The third challenge is the nature of peer comparisons themselves. There’s little doubt that a competitive spirit runs deep throughout higher ed; a competitive spirit that has existed for centuries. Maybe it started with a rowing race between Yale and Harvard in 1853, which marked the beginning of intercollegiate competitions. Maybe it started in 1859 when Amherst played Williams in the first intercollegiate baseball game. Or maybe it was the first football game between Rutgers and the College of New Jersey, now Princeton, in 1869. Needless to say, colleges competing against each other has been part of the fabric of higher ed since the beginning. But more than a century later something happened that would change the nature of that competition. In 1983 U.S. News & World Report published its first “America’s Best Colleges” report, ushering in a new focus on peer rankings that today are the most widely quoted of their kind in the country. While perhaps worth arguing whether this has been good or bad for higher ed, it is not the focus of this blog.

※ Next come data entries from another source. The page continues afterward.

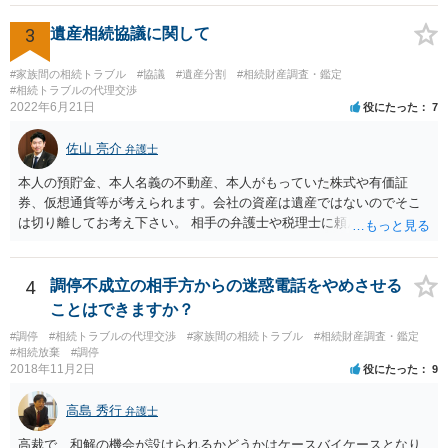
(例えば、○○のときにお姉さんは亡くなった方からお金を援助してもら
3
遺産相続協議に関して
った等)、それも書くとよいです。 書かない方が良いと思うことは、遺
産分割に関係ない(と思われる)いきさつを沢山盛り込むことだと考えま
#家族間の相続トラブル
#協議
#遺産分割
#相続財産調査・鑑定
す(あくまで遺産分割に関係することに留める方が、裁判所や調停委員
#相続トラブルの代理交渉
の方に事情を理解してもらいやすいと思います)。
2022年6月21日
役にたった
7
佐山 亮介
弁護士
本人の預貯金、本人名義の不動産、本人がもっていた株式や有価証
券、仮想通貨等が考えられます。会社の資産は遺産ではないのでそこ
は切り離してお考え下さい。 相手の弁護士や税理士に頼んでも守秘義
務を理由に断られる可能性が高いです。 資料は調停を起こしてから任
意に開示を求め、応じなければ「調査嘱託」という手続きを使って銀
行等に照会をかけることになるでしょう。 不動産は、相続登記が済ん
4
調停不成立の相手方からの迷惑電話をやめさせる
でいなければ市役所ないし区役所に、お子様と義父様のつながりがわ
ことはできますか？
かる戸籍一式を揃えてもちこみ、「名寄せ」という手続きをすると、
#調停
#相続トラブルの代理交渉
#家族間の相続トラブル
#相続財産調査・鑑定
分かると思います。遺産分割協議書の偽造等により既に相続登記され
#相続放棄
#調停
てしまっている場合は、住所などに当たりをつけて登記名義を調べて
2018年11月2日
役にたった
9
探すことになるでしょう。 代理人弁護士を立てられるのはおすすめで
すが、現代では、各々が自由に価格設定をしていますので、特に相場
高島 秀行
弁護士
はお示しできません。ただし、かつて日本弁護士連合会が設けていた
報酬基準を踏まえて価格設定している弁護士は一定数いると思います
高裁で、和解の機会が設けられるかどうかはケースバイケースとなり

However, the shortcomings inherent in ranking very different institutions on the same metrics are not dissimilar to the shortcomings in ranking very different institutions on one-year performance. A $200 million endowment that supports 10 percent of a college’s operating budget is very different than a $200 million endowment that supports 25 percent of a college’s operating budget. One that annually distributes 5.5 percent is very different than one that spends 4.5 percent. One that supports financial aid is very different than one that supports operations. You get the point and yet we compare their performance as if the only difference between them was their nominal size.
It is fun to compare performance against our peers and it is informative to see how we did against market benchmarks. But the question of whether or not the endowment outperformed either over a twelve-month period is only one of many important metrics in the study and may in fact not be the one we should all focus so much on.